On female pleasure and possibilities
Delight stacking on my birthday, and art about the pleasure of inhabiting your life fully
“Anyway, you get it; the older I get — in all likelihood closer to my death than to my birth, despite all the arugula and quinoa - the more I think of this day as a delight. But that’s not today, what I want to land on, if only because one’s birthday is also the day of hollering many delights, if you can muster them, which today I can.~ Ross Gay, The Book of Delights.
I took myself on a book date on my birthday this week. I left the house for caffeine, and instead of crossing the street and going to the coffee shop 5 minutes away as I intended, I turned right and went to the train station instead. I told myself I would go to a coffee shop downtown, but serendipitous delight! the bus to the ferry was pulling in, so I boarded it. Then I told myself I would take the ferry that was a 40 minute crossing, but there was an hour and a half till it departed, so I got myself a coffee and a cake in a jar, and boarded the next departing ferry for a two hour ocean journey. Once we arrived, I disembarked, bought a return ticket right away and boarded again to do the return journey in reverse. Seven hours later, I made it back home still with time to pray my afternoon prayers.
Of those seven hours, I spent four of them on a bench immersed in a book listening to music and looking at the ocean. I stretched my limbs in the sun, drank milky coffee that was sweet and subtle and scooped up spoonfuls of red velvet cake and cream cheese into my mouth with a small wooden spoon, leaving red crumbs in my wake. I walked the deck and listened to songs and took dozens of photos.
I had told no one where I was going. It felt like a stolen gift of a day to immerse myself in novelist Etaf Rum latest book Evil Eye. Her first book “A Woman is No Man” is a powerful, sensitive book about trauma and domestic abuse that I still think about, but this book definitely surpasses it.
Evil Eye follows the story of Yara, who is almost thirty, Palestinian, born in Brooklyn but transplanted to North Carolina, an artist who works at a local college and has a Masters degree, a mother and a wife who has been married for close to ten years. This story is a story of mothers and daughters and explores what intergenerational trauma and healing looks like across generations.
In Yara’s family, her mother was physically abused by her father. There isn’t physical abuse in Yara’s marriage, but she wants more. She wants connection, to be cherished, to be seen and valued, to have the freedom to pursue her dreams, to make an impact, to become more. Yara works and got a bachelors degree and a Masters degree after she married at nineteen so that she could have a life different from her mother. In so many ways she is successful - her life is different from her mothers’, but in so many ways it is exactly the same. The possibilities of her life are circumscribed, she has few friends, in-laws that judge her, a traumatic childhood she has never quite left, and she yearns to travel, to make art, to create a different life for her children and not feel so wrong and bad in her own skin.

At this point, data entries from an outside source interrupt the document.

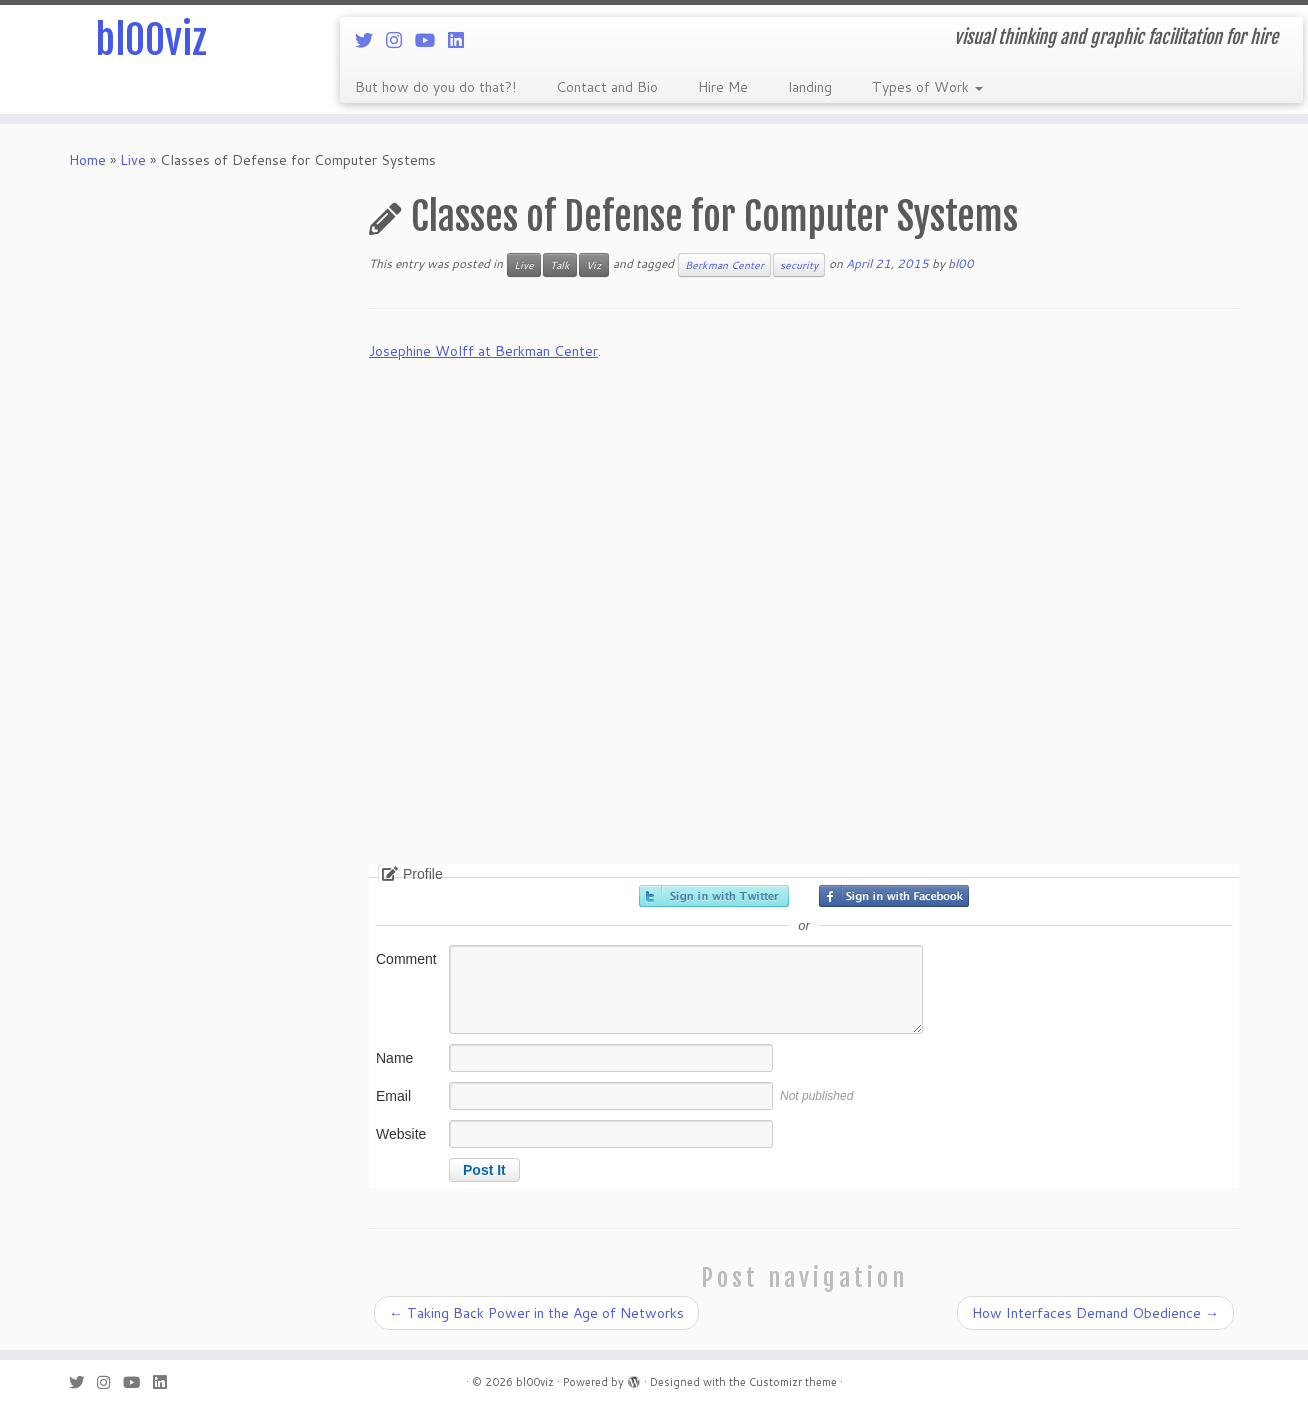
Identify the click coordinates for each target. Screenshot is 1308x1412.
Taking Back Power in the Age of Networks (536, 1313)
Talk (560, 265)
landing (810, 87)
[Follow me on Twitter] (370, 40)
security (799, 265)
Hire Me (723, 87)
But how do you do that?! (435, 87)
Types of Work (927, 87)
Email (393, 1096)
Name (394, 1058)
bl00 (961, 263)
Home (87, 160)
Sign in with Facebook (894, 896)
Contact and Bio (607, 87)
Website (401, 1134)
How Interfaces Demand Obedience (1095, 1313)
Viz (594, 265)
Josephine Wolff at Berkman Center (483, 351)
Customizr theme (793, 1382)
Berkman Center (724, 265)
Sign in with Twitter (714, 896)
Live (133, 160)
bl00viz (151, 40)
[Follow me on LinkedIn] (462, 40)
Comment (406, 959)
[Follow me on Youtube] (431, 40)
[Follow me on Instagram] (400, 40)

Yara’s husband Fadi, sees her struggles as proof that there is something wrong with her. He tells her she is always complaining and believes she should be grateful for how much “he lets her do”, for her independence, for how he provides for her, and for the absence of violence in their home. Instead of empathizing, her husband doesn’t understand why she can’t just be grateful for what a “good person” he is, her father calls her and lets her know how she can be better in her marriage, her mother in law tells her how to make her husband happy. This is her story of delving into her past and her complicated history with her mother - the voice and person who is in her head always and whose eyes she judges herself through.
It’s an incredible book that is wonderfully written, sensitively told, and full of nuance. When Yara can’t apply to chaperone a school trip because of her responsibilities at home, a colleague asks her if that’s “because of her culture and the “way women are treated back home.” Yara calls her out on her racism, and yet, is aware that yes, there are ideas in her community and her family that limit what she can do because of how labour is divided in her home. The author walks this line well of not resorting to stereotypes while still exploring how historical trauma is transmitted and continues to shape subsequent generations unless it is addressed with courage and compassion. The result is a beautiful novel that explores how women’s dreams and expectations from life are so often policed, and how women’s dissatisfaction and instincts are often attributed to the ways they must improve rather than acknowledging that the circumstances in which they live are wanting.
It is also a book that does not pit genders against each other. Yara’s problem is not “all men” and one of her greatest co-conspirators and supports becomes her friend and colleague Silas, who despite their cultural differences and different experiences, truly tries to understand her, celebrate her and support her in what she is trying to explore.